▸ WHAT TO DO: Lines with the word "diferentes": copy all of them from the entries below.

══════════════════════════════

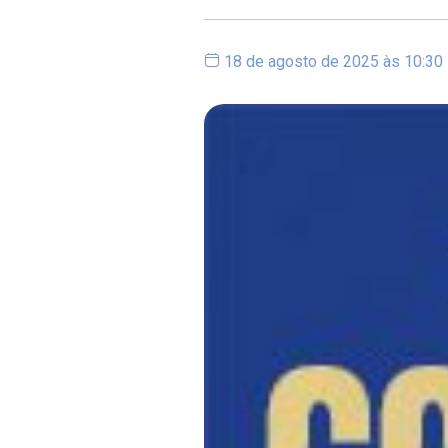
18 de agosto de 2025 às 10:30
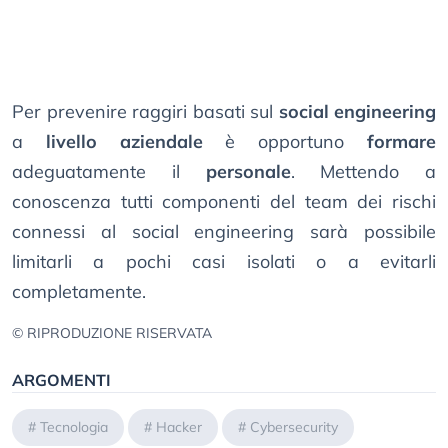
Per prevenire raggiri basati sul
social engineering
a
livello aziendale
è opportuno
formare
adeguatamente il
personale
. Mettendo a
conoscenza tutti componenti del team dei rischi
connessi al social engineering sarà possibile
limitarli a pochi casi isolati o a evitarli
completamente.
© RIPRODUZIONE RISERVATA
ARGOMENTI
#
Tecnologia
#
Hacker
#
Cybersecurity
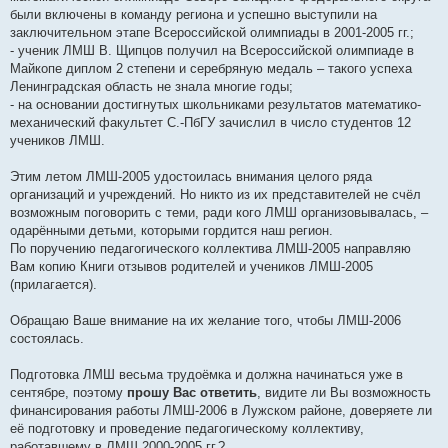
были включены в команду региона и успешно выступили на
заключительном этапе Всероссийской олимпиады в 2001-2005 гг.;
- ученик ЛМШ В. Щипцов получил на Всероссийской олимпиаде в
Майкопе диплом 2 степени и серебряную медаль – такого успеха
Ленинградская область не знала многие годы;
- на основании достигнутых школьниками результатов математико-
механический факультет С.-ПбГУ зачислил в число студентов 12
учеников ЛМШ.
Этим летом ЛМШ-2005 удостоилась внимания целого ряда
организаций и учреждений. Но никто из их представителей не счёл
возможным поговорить с теми, ради кого ЛМШ организовывалась, –
одарёнными детьми, которыми гордится наш регион.
По поручению педагогического коллектива ЛМШ-2005 направляю
Вам копию Книги отзывов родителей и учеников ЛМШ-2005
(прилагается).
Обращаю Ваше внимание на их желание того, чтобы ЛМШ-2006
состоялась.
Подготовка ЛМШ весьма трудоёмка и должна начинаться уже в
сентябре, поэтому
прошу Вас ответить
, видите ли Вы возможность
финансирования работы ЛМШ-2006 в Лужском районе, доверяете ли
её подготовку и проведение педагогическому коллективу,
работавшему в ЛМШ 2000-2005 гг.?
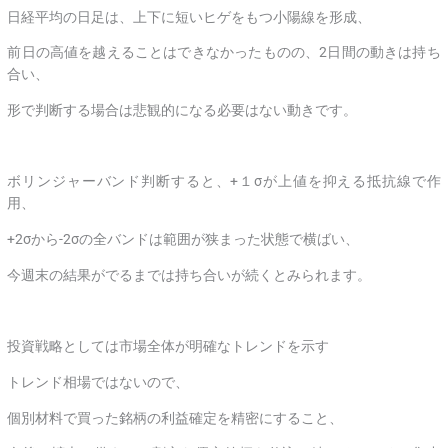
日経平均の日足は、上下に短いヒゲをもつ小陽線を形成、
前日の高値を越えることはできなかったものの、2日間の動きは持ち
合い、
形で判断する場合は悲観的になる必要はない動きです。
ボリンジャーバンド判断すると、+１σが上値を抑える抵抗線で作
用、
+2σから-2σの全バンドは範囲が狭まった状態で横ばい、
今週末の結果がでるまでは持ち合いが続くとみられます。
投資戦略としては市場全体が明確なトレンドを示す
トレンド相場ではないので、
個別材料で買った銘柄の利益確定を精密にすること、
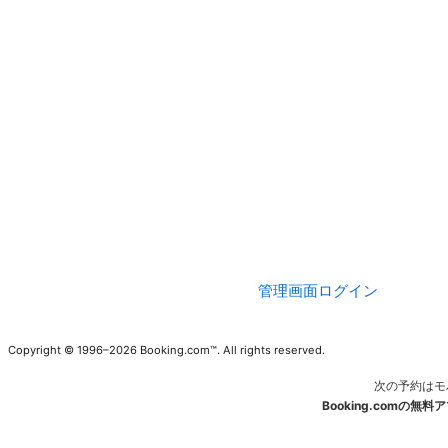
管理画面ログイン
Copyright © 1996–2026 Booking.com™. All rights reserved.
次の予約はモ
Booking.comの無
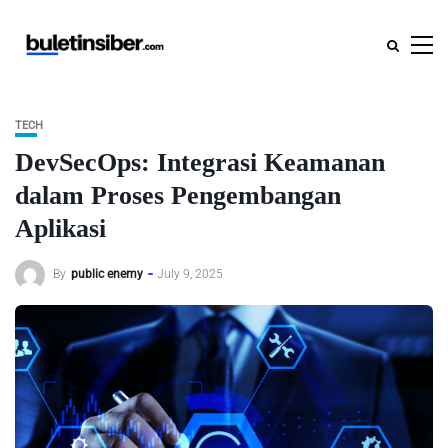
TECH
DevSecOps: Integrasi Keamanan
dalam Proses Pengembangan
Aplikasi
By
public enemy
July 9, 2025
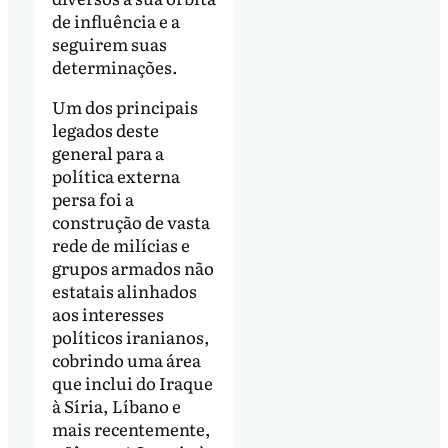
de influência e a
seguirem suas
determinações.
Um dos principais
legados deste
general para a
política externa
persa foi a
construção de vasta
rede de milícias e
grupos armados não
estatais alinhados
aos interesses
políticos iranianos,
cobrindo uma área
que inclui do Iraque
à Síria, Líbano e
mais recentemente,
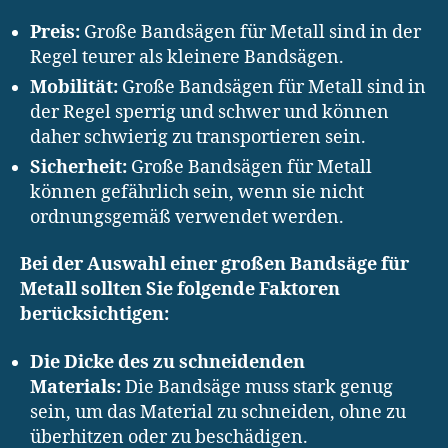
Preis:
Große Bandsägen für Metall sind in der
Regel teurer als kleinere Bandsägen.
Mobilität:
Große Bandsägen für Metall sind in
der Regel sperrig und schwer und können
daher schwierig zu transportieren sein.
Sicherheit:
Große Bandsägen für Metall
können gefährlich sein, wenn sie nicht
ordnungsgemäß verwendet werden.
Bei der Auswahl einer großen Bandsäge für
Metall sollten Sie folgende Faktoren
berücksichtigen:
Die Dicke des zu schneidenden
Materials:
Die Bandsäge muss stark genug
sein, um das Material zu schneiden, ohne zu
überhitzen oder zu beschädigen.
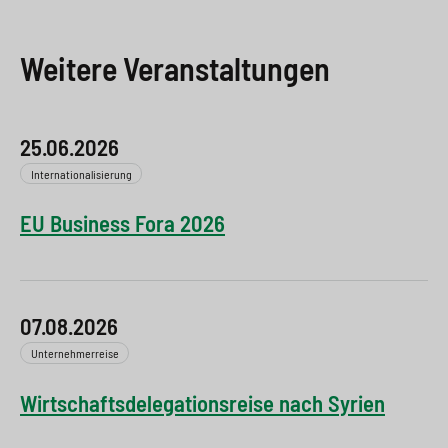
Weitere Veranstaltungen
25.06.2026
Internationalisierung
EU Business Fora 2026
07.08.2026
Unternehmerreise
Wirtschaftsdelegationsreise nach Syrien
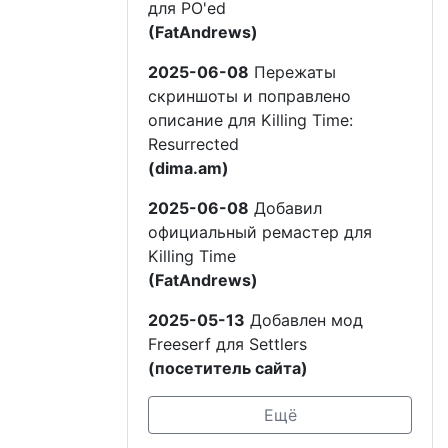
для PO'ed
(FatAndrews)
2025-06-08
Пережаты
скриншоты и поправлено
описание для Killing Time:
Resurrected
(dima.am)
2025-06-08
Добавил
официальный ремастер для
Killing Time
(FatAndrews)
2025-05-13
Добавлен мод
Freeserf для Settlers
(посетитель сайта)
Ещё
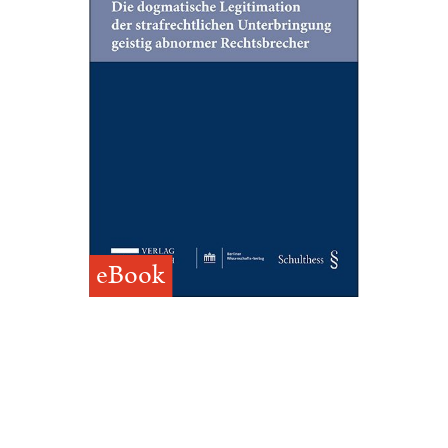
eBook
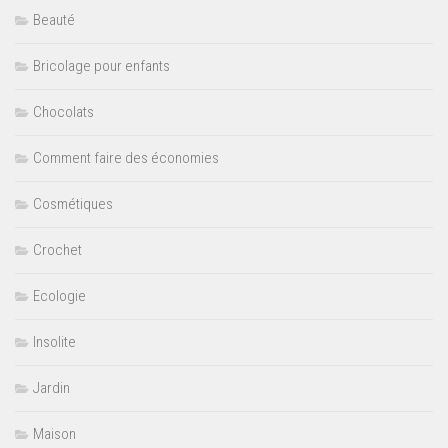
Beauté
Bricolage pour enfants
Chocolats
Comment faire des économies
Cosmétiques
Crochet
Ecologie
Insolite
Jardin
Maison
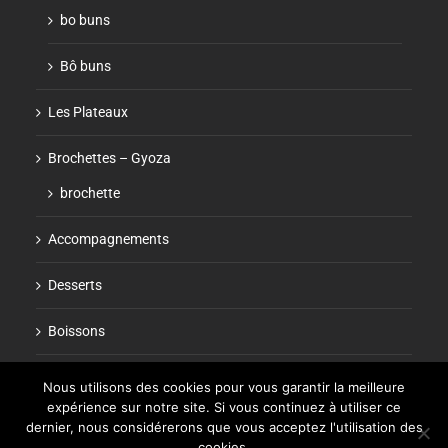
bo buns
Bô buns
Les Plateaux
Brochettes – Gyoza
brochette
Accompagnements
Desserts
Boissons
Nous utilisons des cookies pour vous garantir la meilleure
expérience sur notre site. Si vous continuez à utiliser ce
dernier, nous considérerons que vous acceptez l'utilisation des
cookies.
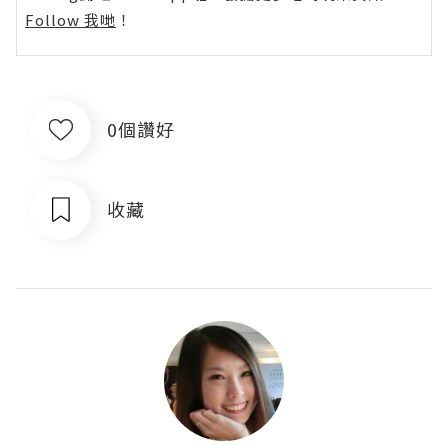
Follow 我哋
！
0個讚好
收藏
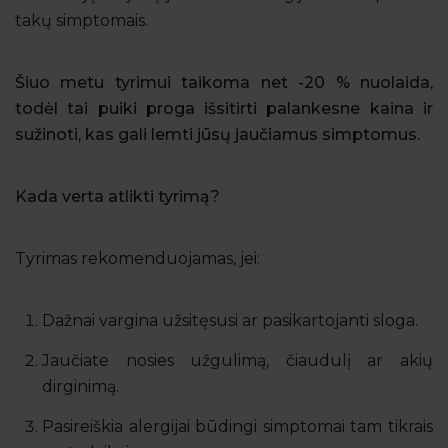
takų simptomais.
Šiuo metu tyrimui taikoma net -20 % nuolaida,
todėl tai puiki proga išsitirti palankesne kaina ir
sužinoti, kas gali lemti jūsų jaučiamus simptomus.
Kada verta atlikti tyrimą?
Tyrimas rekomenduojamas, jei:
Dažnai vargina užsitęsusi ar pasikartojanti sloga.
Jaučiate nosies užgulimą, čiaudulį ar akių
dirginimą.
Pasireiškia alergijai būdingi simptomai tam tikrais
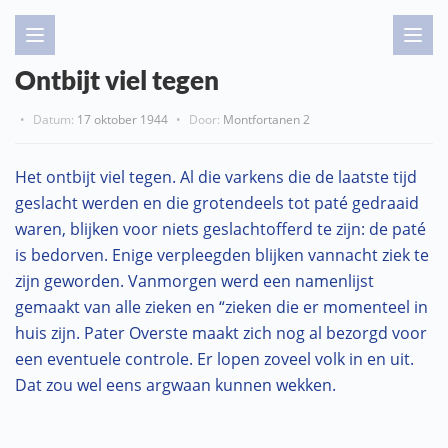
Ontbijt viel tegen
•
Datum:
17 oktober 1944
•
Door:
Montfortanen 2
Het ontbijt viel tegen. Al die varkens die de laatste tijd
geslacht werden en die grotendeels tot paté gedraaid
waren, blijken voor niets geslachtofferd te zijn: de paté
is bedorven. Enige verpleegden blijken vannacht ziek te
zijn geworden. Vanmorgen werd een namenlijst
gemaakt van alle zieken en “zieken die er momenteel in
huis zijn. Pater Overste maakt zich nog al bezorgd voor
een eventuele controle. Er lopen zoveel volk in en uit.
Dat zou wel eens argwaan kunnen wekken.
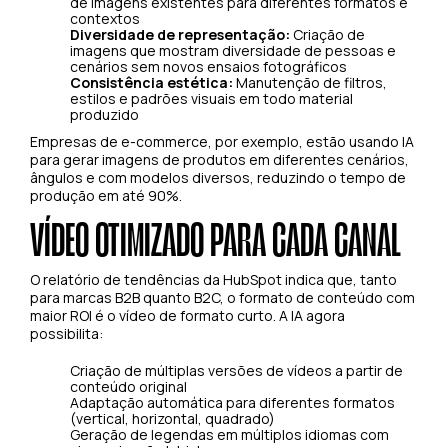
de imagens existentes para diferentes formatos e
contextos
Diversidade de representação:
Criação de
imagens que mostram diversidade de pessoas e
cenários sem novos ensaios fotográficos
Consistência estética:
Manutenção de filtros,
estilos e padrões visuais em todo material
produzido
Empresas de e-commerce, por exemplo, estão usando IA
para gerar imagens de produtos em diferentes cenários,
ângulos e com modelos diversos, reduzindo o tempo de
produção em até 90%.
VÍDEO OTIMIZADO PARA CADA CANAL
O relatório de tendências da HubSpot indica que, tanto
para marcas B2B quanto B2C, o formato de conteúdo com
maior ROI é o vídeo de formato curto. A IA agora
possibilita:
Criação de múltiplas versões de vídeos a partir de
conteúdo original
Adaptação automática para diferentes formatos
(vertical, horizontal, quadrado)
Geração de legendas em múltiplos idiomas com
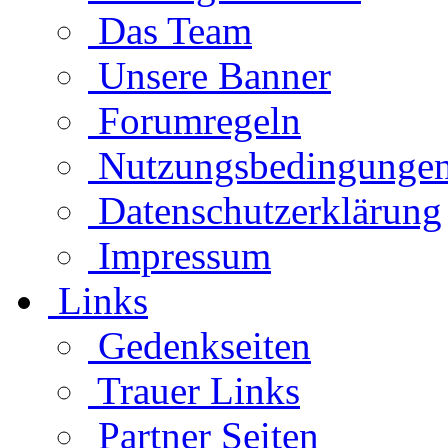
Das Team
Unsere Banner
Forumregeln
Nutzungsbedingunge
Datenschutzerklärung
Impressum
Links
Gedenkseiten
Trauer Links
Partner Seiten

══════════════════════════════

▸ RESPONSE BOX:
de imagens existentes para diferentes formatos e
para gerar imagens de produtos em diferentes cenários,
Adaptação automática para diferentes formatos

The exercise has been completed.